Redundancy can be a difficult subject for both employers and employees. Usually, redundancy occurs where there has been a change in the business environment and as a result, an employment position is no longer required to be performed. Whether an employment position being terminated is a redundancy or not is a question of law and includes the surrounding circumstances of the employment, workforce and the employer’s business. We recommend seeking qualified legal advice if you have a redundancy issue.
A genuine redundancy occurs where an employer dismisses an employee on a lawful basis due to changes in the operational requirements of an enterprise. There are strict rules about when a dismissal can be considered a genuine redundancy. If the redundancy is not genuine then the redundancy may be unfair dismissal of an employee. Unfair dismissal can be a costly mistake for a business and have a detrimental impact on the terminated employee.
Our employment lawyers provide legal advice and representation to both employers and employees for employment redundancy matters.
We can help employers determine whether a redundancy can be made in the circumstances having considered the circumstances of the business operations. Where a redundancy has been made we can assist employers with negotiations, settlement or representation where any claim of unfair dismissal has been made.
We can help employees establish if a redundancy was lawful or not and represent employees in negotiations, settlement or unfair dismissal proceedings.
Where Dismissal may not be a Genuine Redundancy
A dismissal on the grounds of redundancy may not be a case of genuine redundancy where:
- It would have been reasonable in all of the circumstances for the employer to redeploy the employee within the employer’s enterprise or a related entity.

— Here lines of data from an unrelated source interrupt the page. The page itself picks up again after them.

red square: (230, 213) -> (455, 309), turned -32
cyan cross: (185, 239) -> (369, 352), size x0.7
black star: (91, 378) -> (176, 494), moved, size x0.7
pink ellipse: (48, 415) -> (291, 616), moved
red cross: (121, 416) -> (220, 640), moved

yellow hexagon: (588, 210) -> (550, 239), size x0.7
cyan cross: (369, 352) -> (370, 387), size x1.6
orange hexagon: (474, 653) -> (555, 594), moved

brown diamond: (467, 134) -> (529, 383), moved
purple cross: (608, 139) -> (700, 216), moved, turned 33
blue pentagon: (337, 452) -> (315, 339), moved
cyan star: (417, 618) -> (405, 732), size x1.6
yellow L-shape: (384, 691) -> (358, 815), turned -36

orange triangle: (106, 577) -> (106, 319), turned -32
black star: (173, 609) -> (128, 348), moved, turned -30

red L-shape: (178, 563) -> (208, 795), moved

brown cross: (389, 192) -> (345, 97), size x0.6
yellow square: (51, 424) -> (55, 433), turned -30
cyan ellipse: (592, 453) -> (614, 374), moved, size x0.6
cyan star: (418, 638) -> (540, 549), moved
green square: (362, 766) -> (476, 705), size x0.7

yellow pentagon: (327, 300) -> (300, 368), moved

- The employer had a duty to consult with the employee usually because of a Modern Employment Award or Enterprise Bargaining Agreement and the employer failed to consult with the employee.

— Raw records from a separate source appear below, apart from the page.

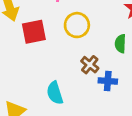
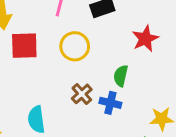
blue cross: (108, 81) -> (110, 103), moved

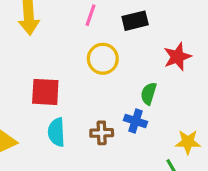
red square: (24, 46) -> (45, 92), moved
brown cross: (82, 94) -> (102, 133), moved, turned 35

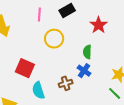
red square: (45, 92) -> (25, 68), turned 36
blue cross: (135, 121) -> (84, 71), turned 32

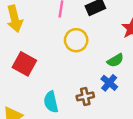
green semicircle: (87, 52) -> (115, 60), turned -128
red square: (25, 68) -> (24, 64), moved

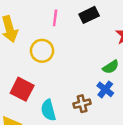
yellow circle: (76, 40) -> (42, 51), moved
red square: (24, 64) -> (22, 89), moved

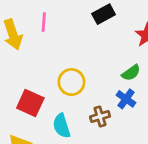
pink line: (55, 18) -> (44, 22), moved
yellow circle: (42, 51) -> (71, 82), moved

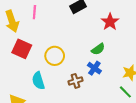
red square: (30, 103) -> (22, 49), moved
cyan semicircle: (62, 126) -> (38, 81), moved

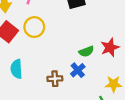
red star: (110, 22) -> (110, 47), moved
yellow circle: (55, 56) -> (34, 27), moved

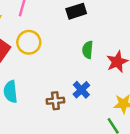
green semicircle: (86, 51) -> (88, 50), moved, turned 120

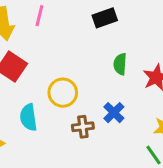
yellow circle: (29, 42) -> (63, 93), moved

Redundancy is a challenging area of employment law. The consideration of whether a dismissal is a genuine redundancy may take many factors into account. Usually, an employer can make an employee redundant where the job being provided by the employee is no longer required due to reorganisation or redistribution of duties.

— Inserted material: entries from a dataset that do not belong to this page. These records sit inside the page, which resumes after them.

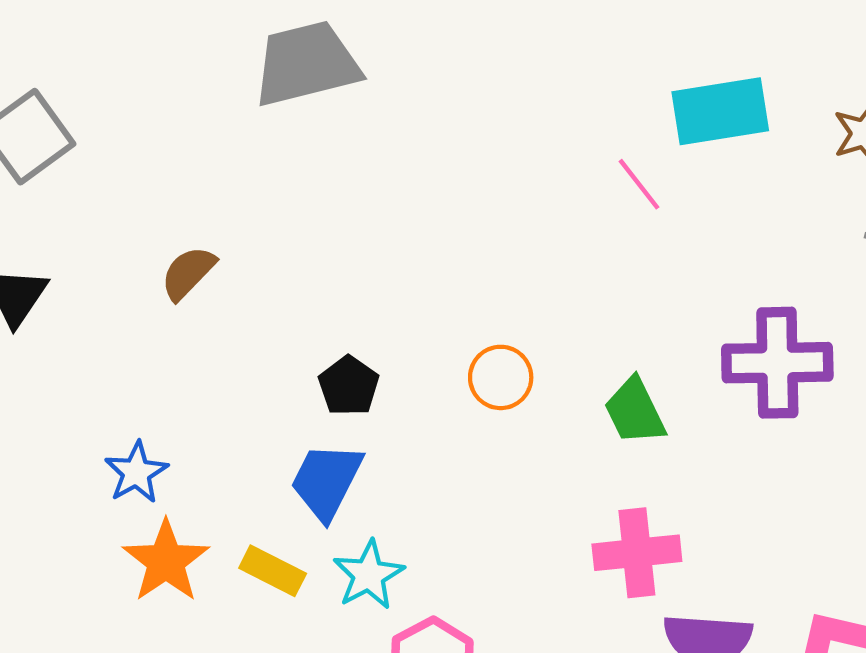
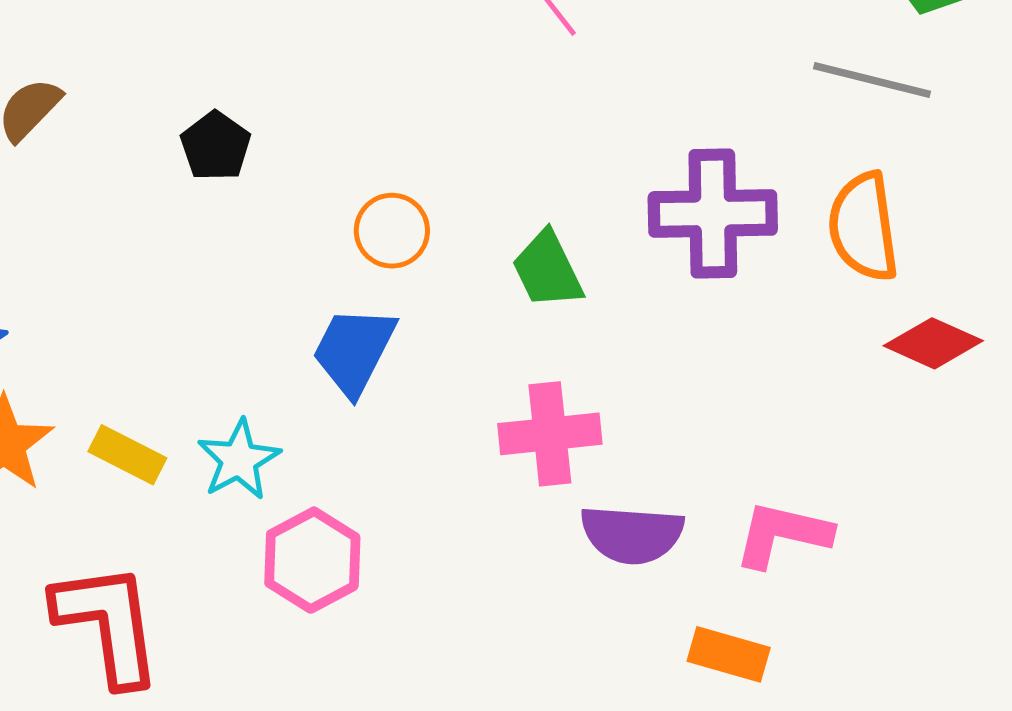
black pentagon: (349, 386) -> (216, 146), moved
blue trapezoid: (326, 481) -> (354, 351), moved

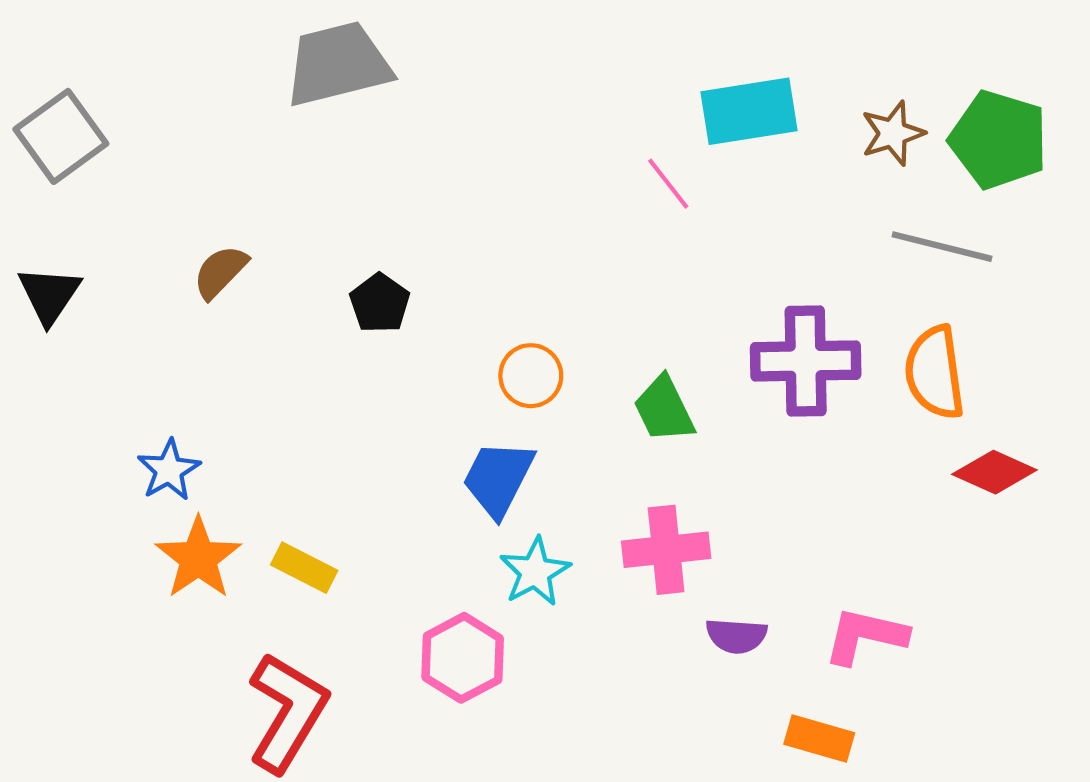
cyan star: (239, 460) -> (535, 572), moved
purple semicircle: (632, 534) -> (736, 636), size x0.7
red L-shape: (108, 624) -> (287, 712), turned 39

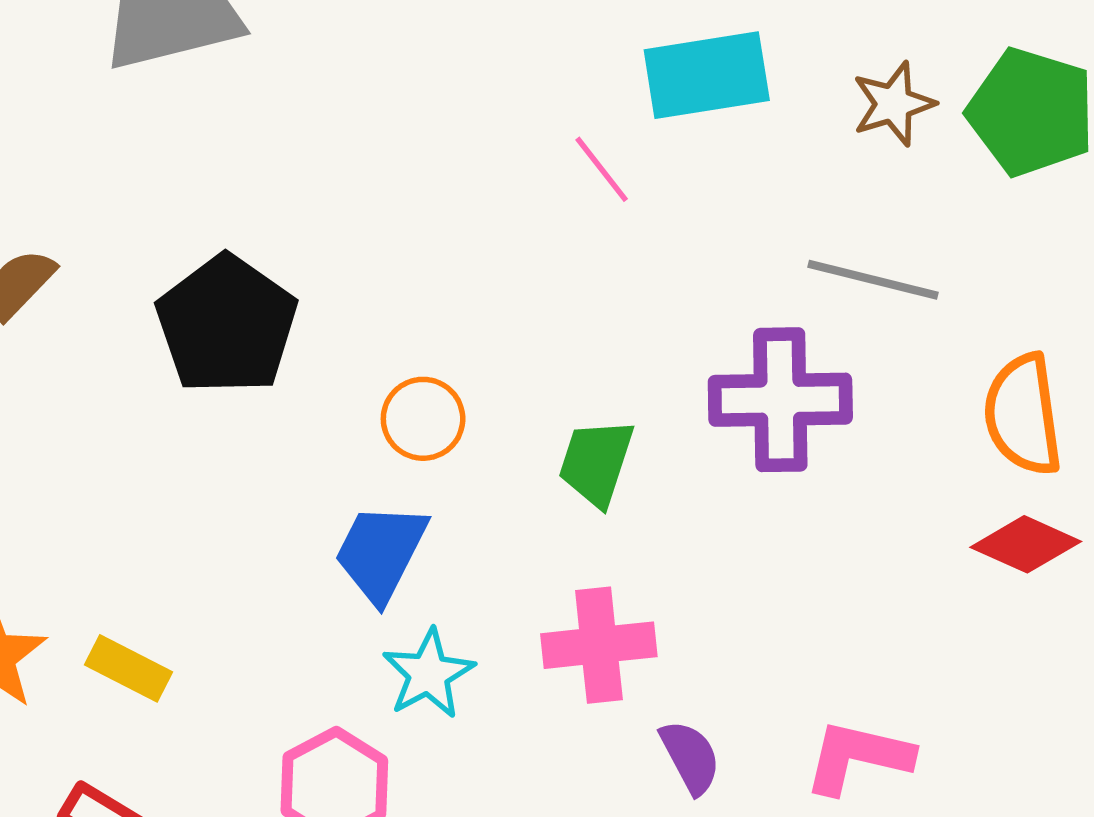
gray line: (942, 247) -> (873, 280), moved
black pentagon: (380, 303) -> (227, 325), size x1.8
orange semicircle: (935, 372) -> (1023, 415), moved
green trapezoid: (664, 409) -> (596, 462), turned 44
purple semicircle: (736, 636) -> (690, 757), turned -122

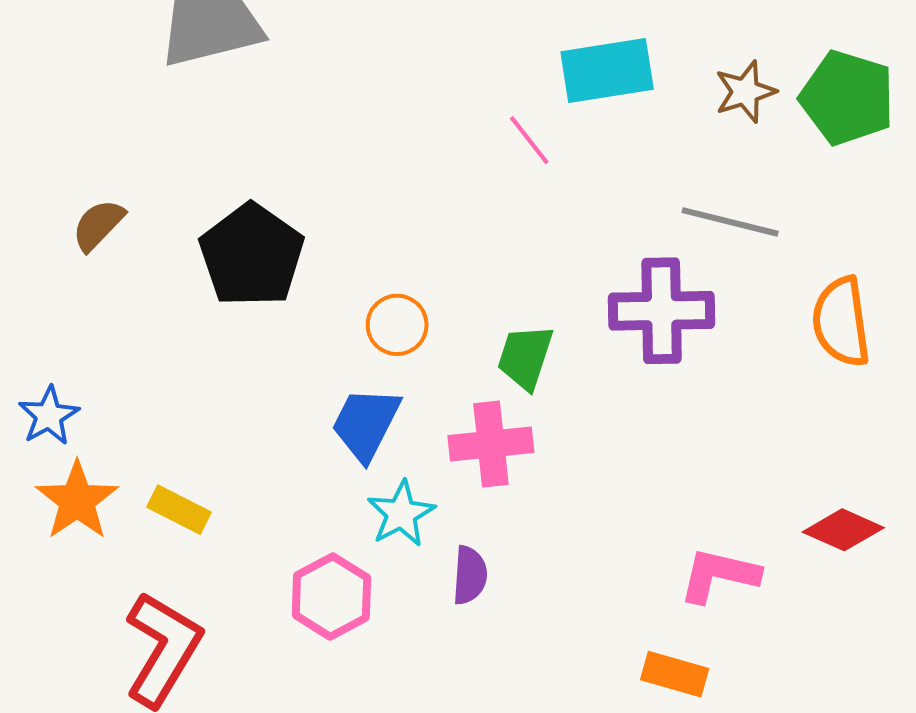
red diamond: (1026, 544) -> (843, 530), moved
pink cross: (599, 645) -> (491, 444), moved
purple semicircle: (690, 757) -> (470, 575), moved, turned 32

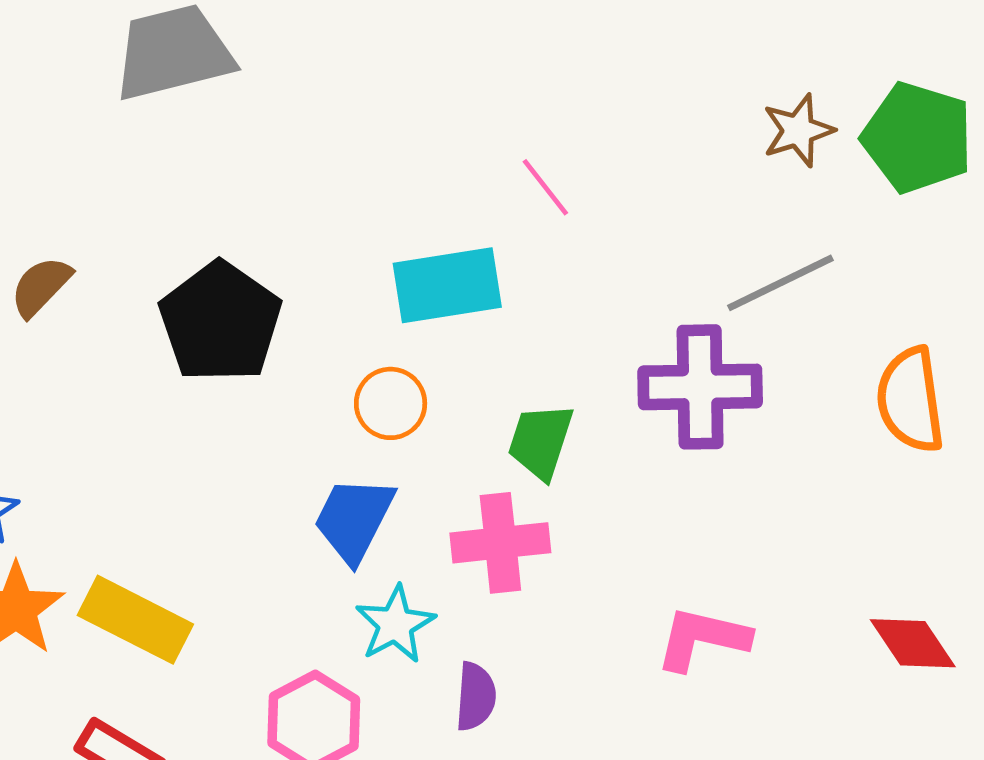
cyan rectangle: (607, 70) -> (447, 285), moved
gray line: (730, 222) -> (780, 283), turned -40
yellow rectangle: (179, 510) -> (135, 620), size x1.5
red diamond: (843, 530) -> (913, 643), turned 32
pink L-shape: (719, 575) -> (702, 639), moved

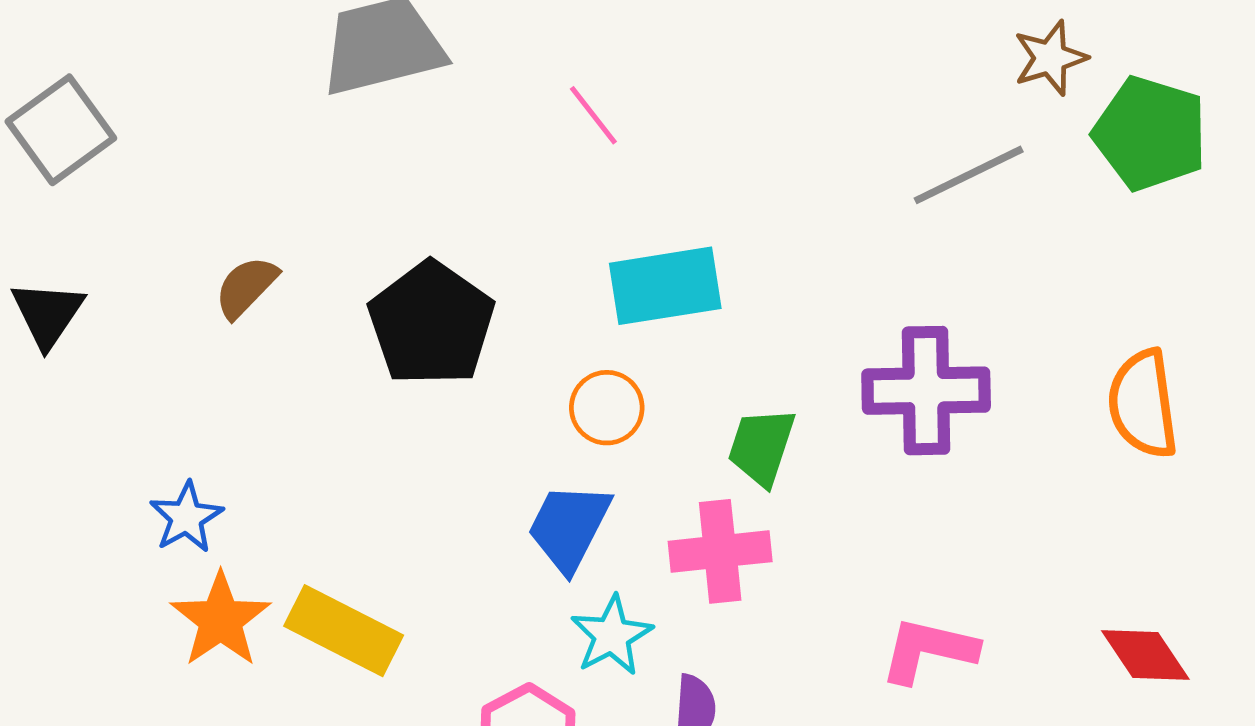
brown star: (798, 131) -> (1050, 58), moved
pink line: (545, 187) -> (593, 115), moved
gray line: (780, 283) -> (969, 175), moved

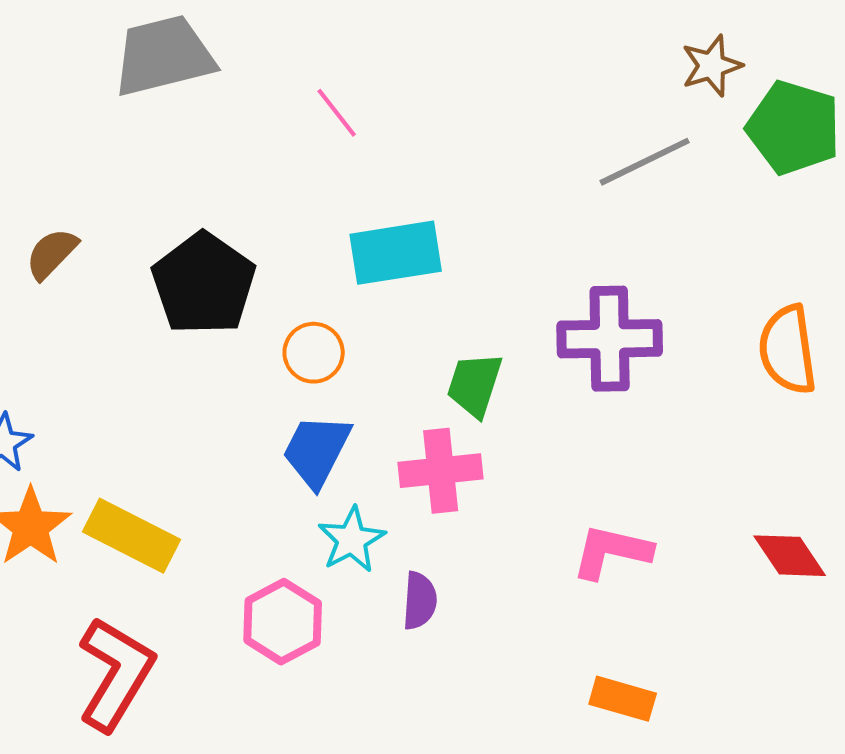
orange circle: (607, 408) -> (314, 353), moved

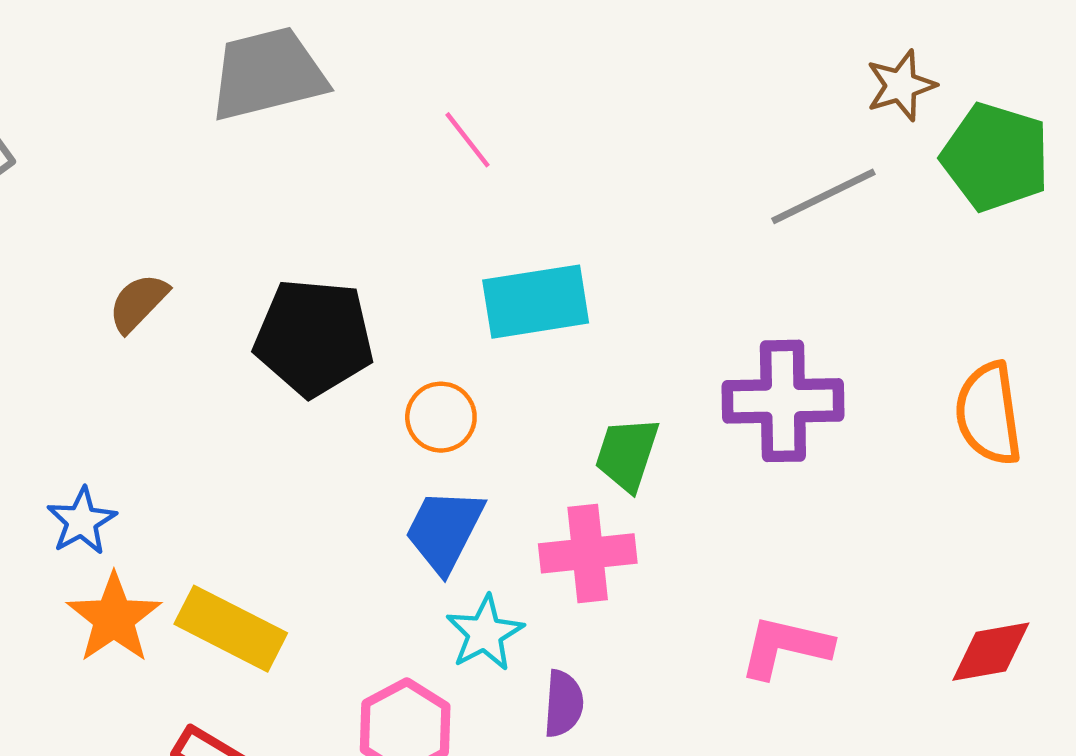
black pentagon: (204, 284) -> (314, 337), turned -30
red diamond: (790, 556) -> (991, 652), turned -66

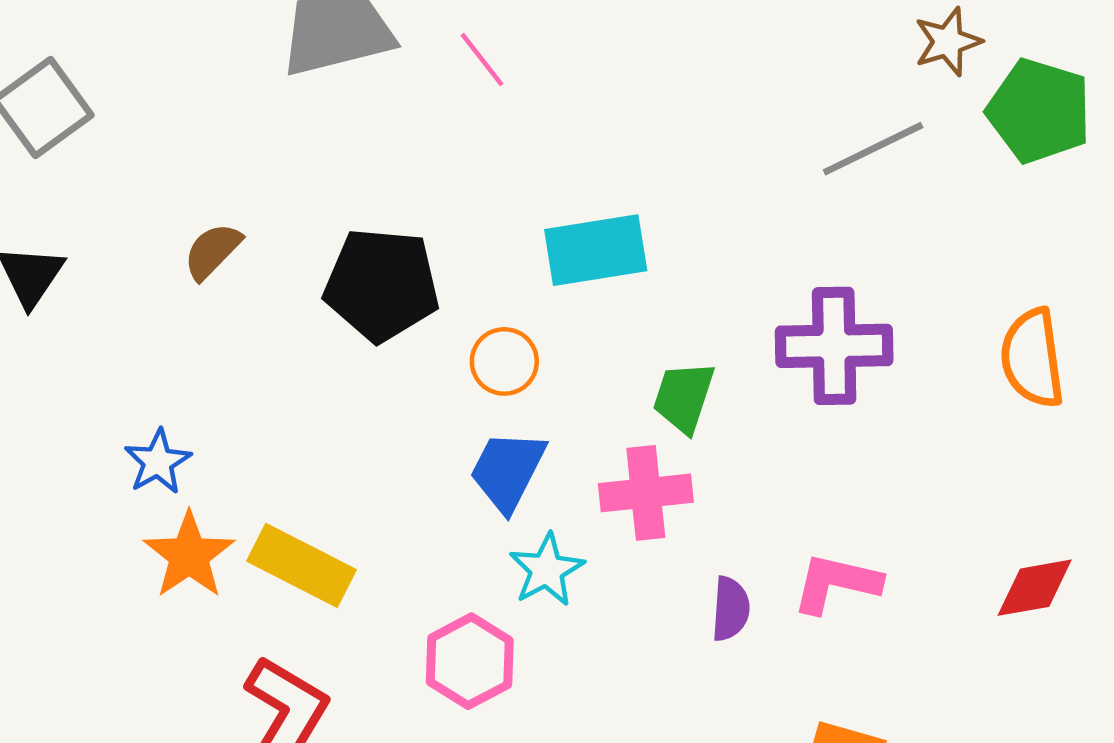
pink line: (468, 140) -> (482, 60), moved
purple semicircle: (563, 704) -> (730, 609), moved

Factors that are often considered in redundancy include:
- The business environment and economic circumstances
- The performance of the business which can include past performance
- What steps the business can take to make its operation more efficient before looking to redundancy
- Whether the business had a duty to consult with the employee before redundancy
- The management of the business
An employer has implied duties at law to an employee to be considerate and fair in redundancy matters. The employer must be able to prove on the balance of probabilities that the redundancy was due to operational requirements.